The term FinTech has been defined by the Financial Stability Board as the process of innovation in the financial sector led by technology. As a result, new processes, applications, or business models are being developed that change the production or supply of financial services. New technology is modifying areas of established entities and new purely technological financial services companies are appearing. Jason Simon, an expert in the area of FinTech and eCommerce, explains how this method helps the payment process to be revolutionized.
Means of payment are one of the financial branches most affected. New technologies facilitate payments, reduce their cost and make it possible to cover segments of the population that previously had difficulty accessing them because they were far from traditional providers (mainly banks). “The growing demand for digital payment services stimulates the entry of technology companies that, through mobile networks, communication signals, and computing methods, become part of payment systems. Payment systems are seen as a market infrastructure (MI) that underpins the provision of many financial services,” says Simon.
Market infrastructures are hubs that facilitate transactions between economic agents, enabling multilateral relations between them. Their value lies precisely in their interconnection capacity, in their scope. But therein also lies their systemic importance, since a failure in one entity could spread to others, interrupting a multitude of financial exchange processes with serious consequences for the real economy. As mentioned above, payments are currently in the spotlight due to the wave of innovation they are experiencing.
Cash is being replaced by the use of cell phones for everyday payments, even for small transactions. To some extent, the innovation is simply in the way payments are initiated, in the instructions, but the current infrastructure is still being used to transfer money. However, the cell phone has facilitated an interesting innovation, which is the development of “direct debit” payment services, in which instant credits are made to the counterparty’s account, be it a private individual or the owner of a merchant.
Another important innovation is the use of cloud computing and storage services.
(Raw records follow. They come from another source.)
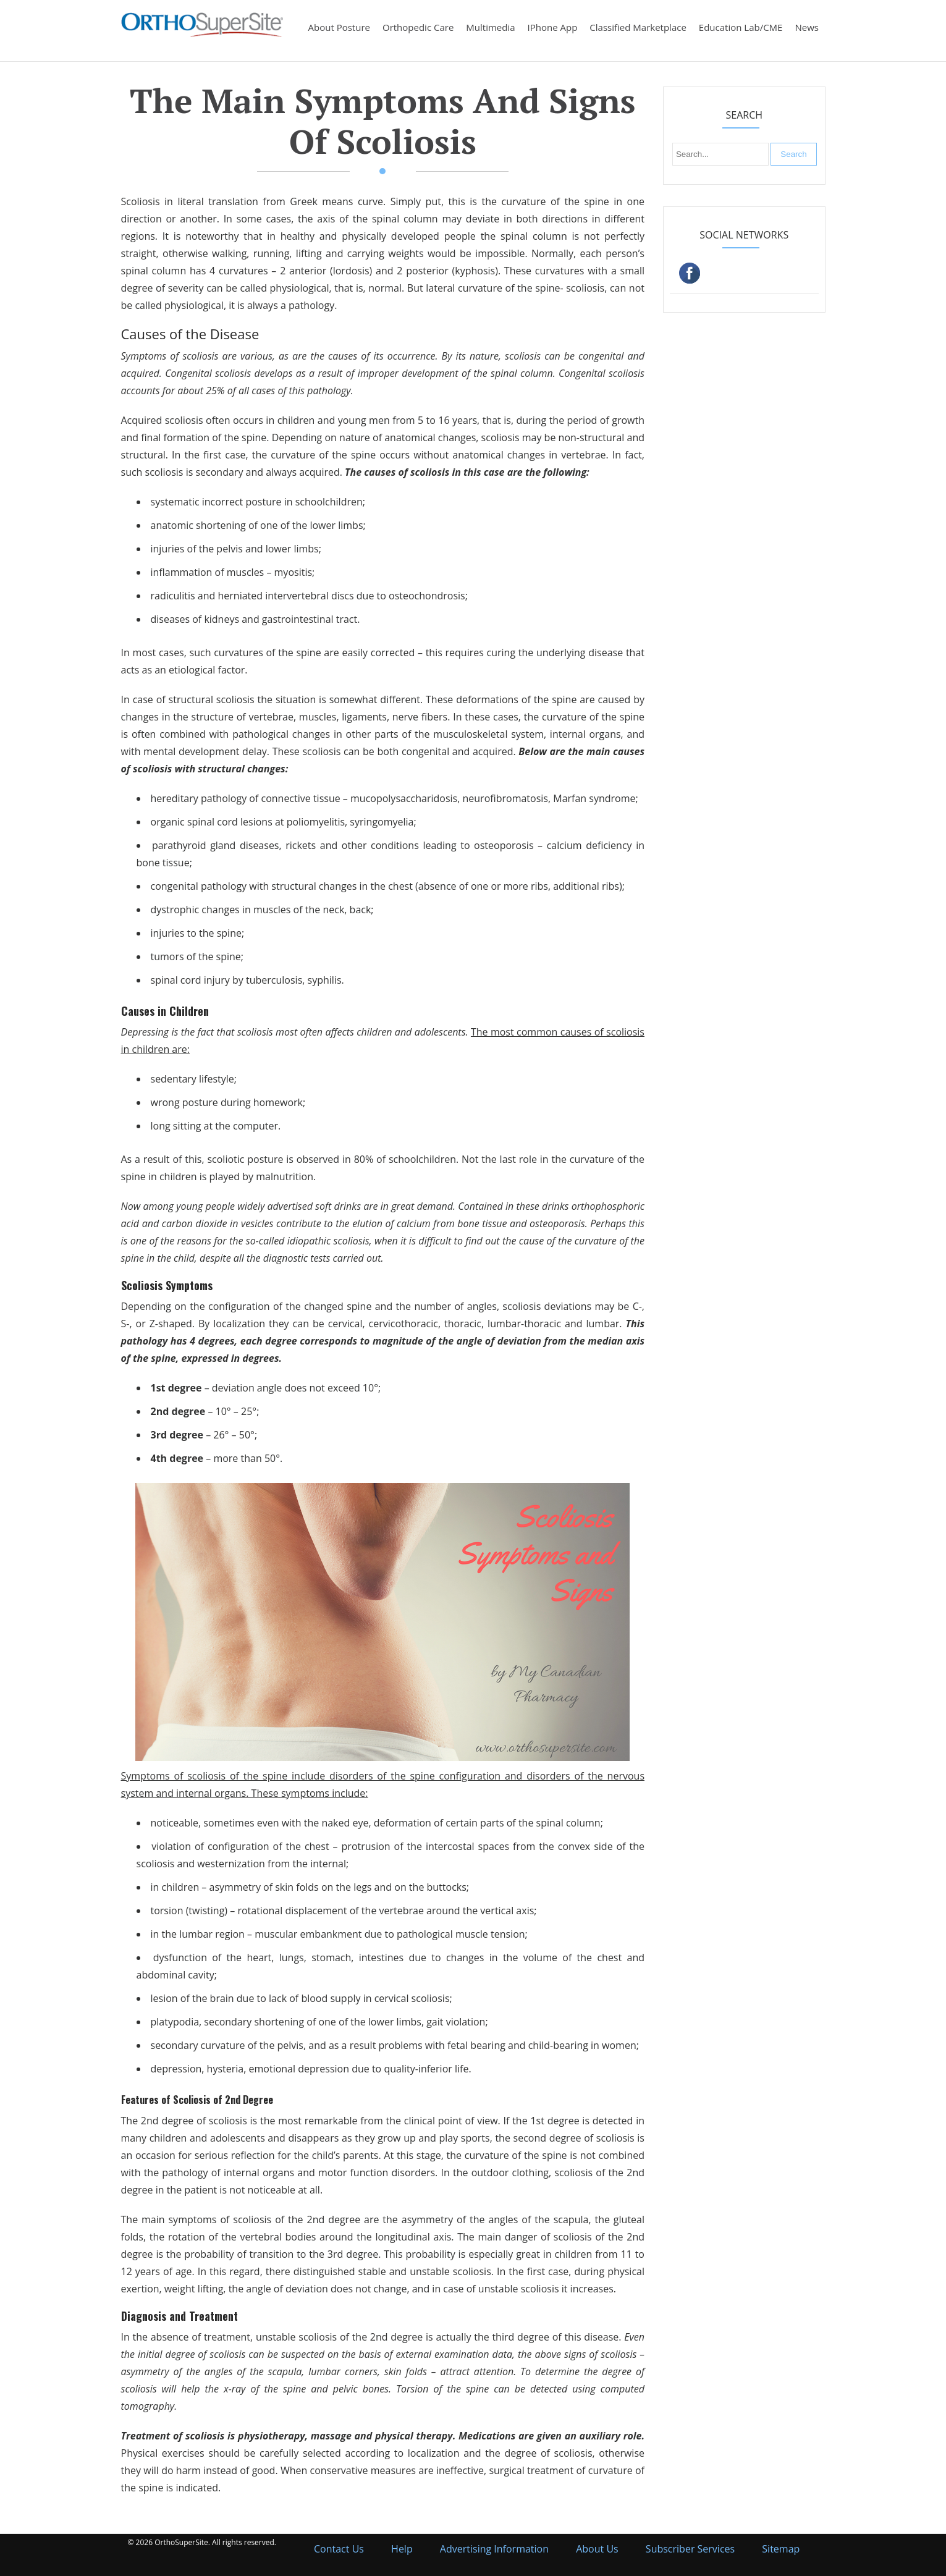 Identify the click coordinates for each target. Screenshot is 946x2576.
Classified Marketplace (637, 27)
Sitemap (781, 2549)
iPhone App (553, 27)
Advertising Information (494, 2549)
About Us (597, 2549)
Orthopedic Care (418, 27)
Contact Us (339, 2549)
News (807, 27)
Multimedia (490, 27)
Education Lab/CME (741, 27)
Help (402, 2549)
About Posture (339, 27)
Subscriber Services (690, 2549) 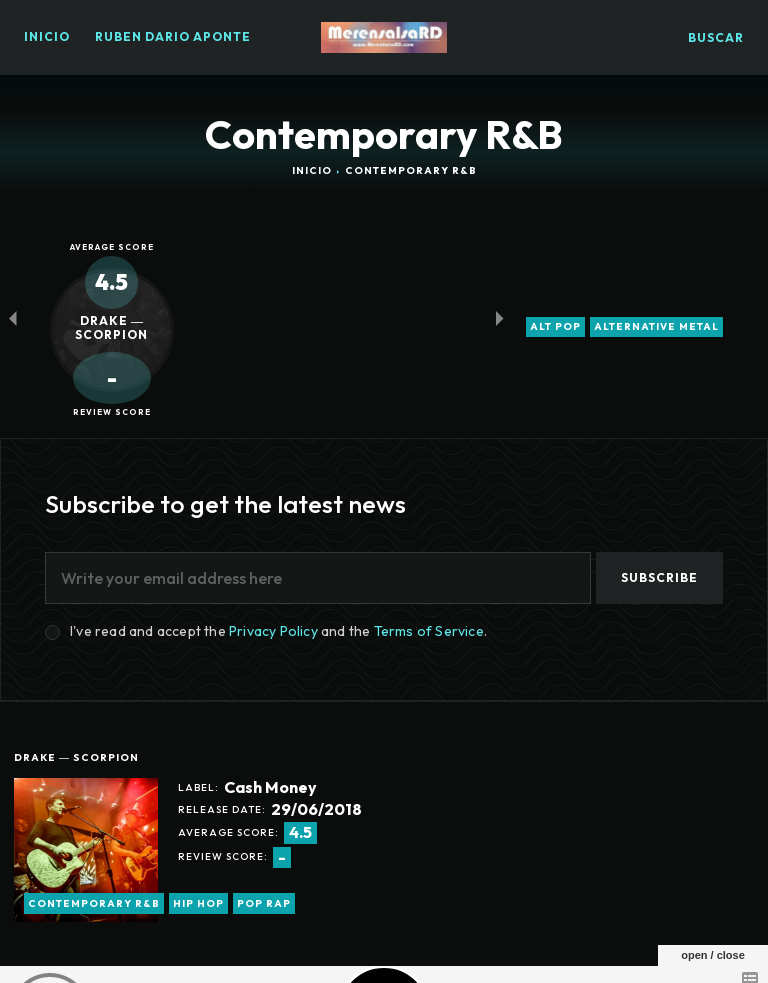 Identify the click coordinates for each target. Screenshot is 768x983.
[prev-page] (12, 317)
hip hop (198, 903)
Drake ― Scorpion (76, 757)
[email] (318, 578)
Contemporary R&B (94, 903)
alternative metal (656, 327)
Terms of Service (429, 631)
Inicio (312, 170)
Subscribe (659, 577)
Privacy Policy (273, 631)
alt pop (555, 327)
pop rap (264, 903)
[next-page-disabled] (499, 317)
On the one hand, financial institutions can outsource data processing and archiving services to technology providers that use digital cloud technology. On the other hand, the cloud facilitates the creation of digital portfolios that allow purchases in online markets and their access via cell phones. It is estimated that, currently, more than 15% of people use them. These digital wallets can be the embryo of new means of payment or currencies.
“Some online commerce companies have integrated payment mechanisms into their platforms. Their use is linked to the platform, but if the platform achieves considerable expansion or agreements with other companies, a virtual money circulation could be created, albeit specific and limited, parallel to legal money,” Simon explains.
In a world where online transactions are steadily increasing and extending to non-durable goods of daily consumption, the use of digital currencies linked to goods distribution networks looks like it will not be a fad. These currencies are different from cryptocurrencies or cryptotokens, whose expansion seems to require guarantee mechanisms or financial asset backing (stablecoins), and their evolution will bring them closer to being considered as a digital-financial asset rather than a means of payment.
However, what will take hold is the technology on which cryptocurrencies are based: the blockchain and distributed ledger technology (DLT). The blockchain is a way of processing bilateral transactions, the integrity of which is ensured by cryptography; transactions are aggregated chronologically in blocks, which are validated by one of the participants in the network (through proof of work) and, once validated and the register updated, form a blockchain. Distributed records, on the other hand, are a single but decentralized database, with several identical copies distributed among the participants, which is updated synchronously by consensus.
Blockchain or DLT networks can be public and private. In the former, anyone can participate, anonymity is guaranteed and there is greater decentralization. On the downside, a consensus is slower. In the latter, access implies meeting certain requirements, anonymity is less, but they are more efficient because consensus is faster.